Copy each line in the data below that contains the word "Area".

· · · · ·

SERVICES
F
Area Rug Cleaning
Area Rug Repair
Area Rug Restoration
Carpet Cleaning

· · · · ·

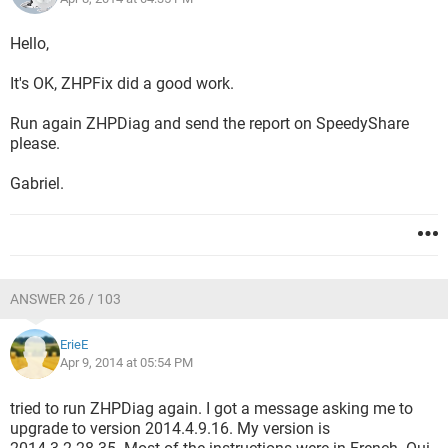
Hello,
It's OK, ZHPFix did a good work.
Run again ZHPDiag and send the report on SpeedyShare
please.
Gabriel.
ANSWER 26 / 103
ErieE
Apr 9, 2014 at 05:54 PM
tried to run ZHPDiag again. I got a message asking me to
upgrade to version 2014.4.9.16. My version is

· · · · ·

• Response below:
Area Rug Cleaning
Area Rug Repair
Area Rug Restoration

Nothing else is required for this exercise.